The director of the Center, Dr. Tayseer, provided a slide show in which he described how the Israelis had occupied Golan and the resulting effects upon the Arab population, noting some ironic stories. Evidently, the Israelis imposed a tax on the rain water that the Arabs collected in their water tanks, but nobody knew who was supposed to pay. Likewise, the Israeli military had twice blown up the bronze statue in the town center, a monument to Arab martyrs, but it was recast three times and now guarded by the locals. The Center treated us to a sequence of Syrian dances by a group of young local girls, then gave us a tour of the town.
We went down to what the Golanis call the "Crying Hill." When the Israelis occupied the Golan, they divided the village of Majdal-Shams in half, with part going to the Syrians and part to the Israelis. The best land was down in the valley between the Crying Hill; now a mine field and barbed wire separates them. Golanis contact their relatives on the other side with megaphones, and an elaborate network of cell phones in Majdal-Shams notifies any family within minutes when their relatives come to call. Most of the people have not visited their families for thirty years. Every now and then, Dr. Tayseer told us, the Israelis run the bomb sirens when the Golani people try to talk to their relatives--just to annoy them.
After listening to the Golanis call out to their relatives for a while, we returned to the Center for lunch. Meanwhile, our bus driver slipped away for a nap, and when I went out to bring him food, he was nowhere to be seen on the one street in the village. Dr. Tayseer asked his assistant to help me search, and after a half hour of wandering down the hill, we found the bus hidden in the shade.
The group wanted to go up to the top of Mt. Hermon and survey the land. We drove up to the ski lodge, up at about 7000', but the Israeli run ski lodge had stopped operating the lift. That's where the Swiss and French students in my group first rebelled--they had come to climb mountains. Still, the rest of the group wanted to see more of the Golan, and I coaxed the alpine contingent to abide by the democratic process, holding us together. But it wasn't to last.

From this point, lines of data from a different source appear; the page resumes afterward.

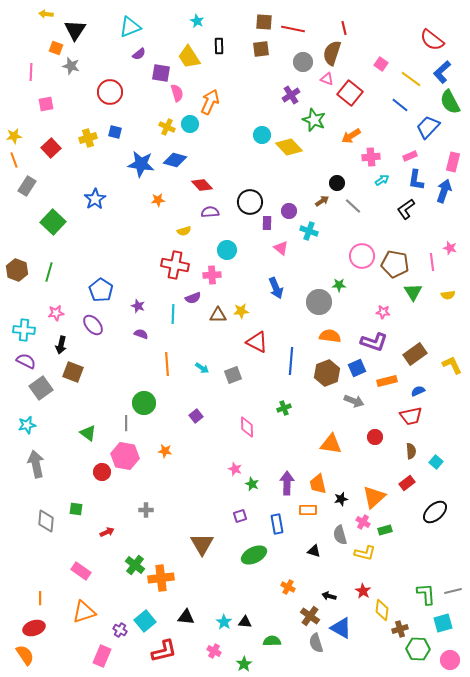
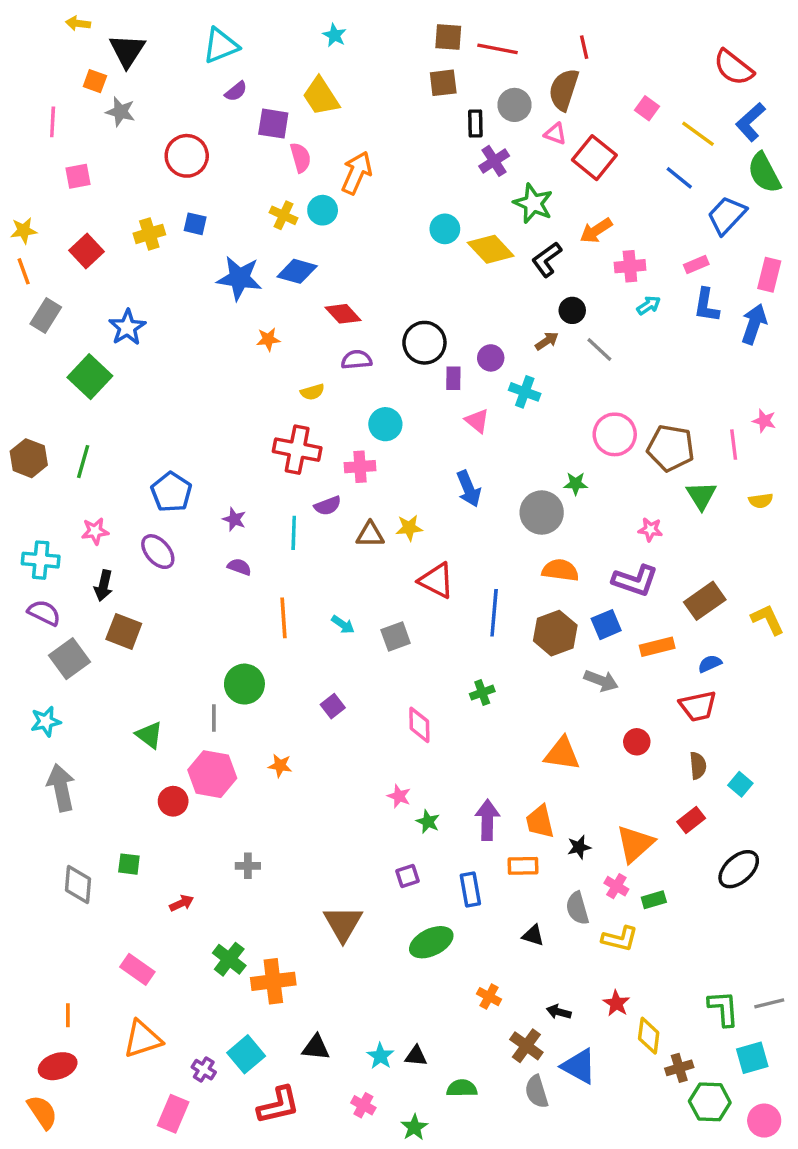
black rectangle: (219, 46) -> (475, 124), moved
blue star: (95, 199) -> (127, 327), moved
black L-shape: (406, 209) -> (547, 259), moved

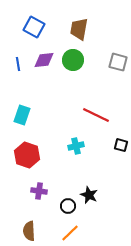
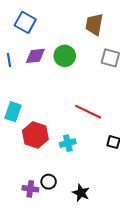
brown trapezoid: (79, 29) -> (94, 24), moved
red hexagon: (27, 155) -> (35, 135), moved
black circle: (68, 206) -> (49, 182), moved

We spent a couple hours at an old crusader castle down below, sneaking in five minutes before closing time and staying for two hours. I talked the agent at the gate into giving us a student discount even though only a few students had identity cards. Actually, even the students who couldn't pay managed to sneak in--after our time in Majdal-Shams, nobody wanted to support the Israeli tourist industry more than they had to.
On the drive down to Tiberias by the Sea of Galilee, the historic center of Jesus' ministry and a mecca for Christian pilgrims, the bus driver quietly whispered the names of the sites we were passing to me, and I pointed them out with my best tour guide voice over the intercom. That was how I convinced the group that I knew what I was talking about while we drove down from the Heights. I hadn't lost anybody yet and was feeling pretty good.
When we stopped in Tiberias, one or two members of the group told me they'd probably end up staying. I tried to convince them to come back, but after all, they'd payed 70 shekels for this trip and had perfect liberty to come and go as they pleased. Tiberias is the party town for the young tourists in Israel, a wealthy town by the Sea of Galilee where a cheap Maccabe beer runs for 5 dollars. Most of the miracles in the New Testament are recorded in this area, and my group wanted to see everything. But at 6pm on a Friday night, with the Sabbath shutdown approaching, I warned them it would not be possible. I gave them two hours to see what they could, as it would still be three hours drive back to Ramallah and that would put us home by eleven. Come eight o'clock, and I was waiting with one friend at the bus. Deserted. A mere trickle of my group came back, and after forty-five minutes of hunting for the lost sheep, we set off for home.
After the weekend, the director of the PAS program asked about my tour. I confessed--I enjoyed every minute of it, but had lost half of them and hoped they'd made it back safely on their own. She laughed at that--the group she'd led two weeks before had deserted her entirely.